14. Başvurucu kararı temyiz etmiştir. Temyiz dilekçesinde başvurucu; yargılama sürecinde çocuğun 9 yaşına geldiğini, 2007 yılından bu yana Türkiye'de yaşadığını, yaşam merkezi ve meskeninin İzmir olduğunu, okulu, arkadaşları ve sosyal çevresinin burada bulunduğunu ve mahkeme kararı uyarınca velayeti kendisinde bulunduğu için birlikte yaşadıklarını, Mahkemece 9 yaşındaki çocuğun dinlenerek beyanlarının dikkate alınması gerektiğini belirtmiştir. Başvurucu ayrıca davalı babanın da artık Amerika'da yaşamadığını, 2011 yılından itibaren Türkiye'de yaşadığını, taraflardan hiçbirinin Amerika'da bulunmamasına rağmen Mahkemenin bu hususları değerlendirmediğini ifade etmiştir. Başvurucunun temyiz incelemesinin duruşmalı olarak yapılması isteği Yargıtay 2. Hukuk Dairesinin (Daire) 6/4/2017 tarihli kararıyla, mutat meskene iadeye ilişkin kararların temyiz incelemesinin duruşmalı yapılacağına dair mevzuatta hüküm bulunmadığı, ayrıca söz konusu davaların "öncelikle ve acele görülmesi" gerektiği vurgulanarak reddedilmiş ve yapılan temyiz incelemesi üzerine hüküm onanmıştır. Başvurucunun karar düzeltme talebi 11/9/2017 tarihinde reddolunmuştur.

15. Nihai karar başvurucuya 10/10/2017 tarihinde tebliğ edilmiştir.

16. Başvurucu 9/11/2017 tarihinde bireysel başvuruda bulunmuştur.

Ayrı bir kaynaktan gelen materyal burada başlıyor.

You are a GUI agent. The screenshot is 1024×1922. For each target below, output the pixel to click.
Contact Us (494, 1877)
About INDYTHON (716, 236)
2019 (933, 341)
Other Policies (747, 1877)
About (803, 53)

B. Boşanma Davasına İlişkin Süreç

17. Başvurucunun eşi ABD'de boşanma davası açmış, ABD yargı makamları tarafından 19/12/2008 tarihinde tarafların boşanmalarına ve ortak velayet hakkına karar verilmiştir. İzmir 12. Aile Mahkemesinin 2/12/2009 tarihli kararıyla yabancı mahkeme kararının boşanmaya ilişkin kısmının tanınıp tenfizine, velayete ilişkin kısmı yönünden ise hukukumuzda ortak velayete ilişkin hükümler bulunmaması nedeniyle tanıma talebinin reddine hükmedilmiştir.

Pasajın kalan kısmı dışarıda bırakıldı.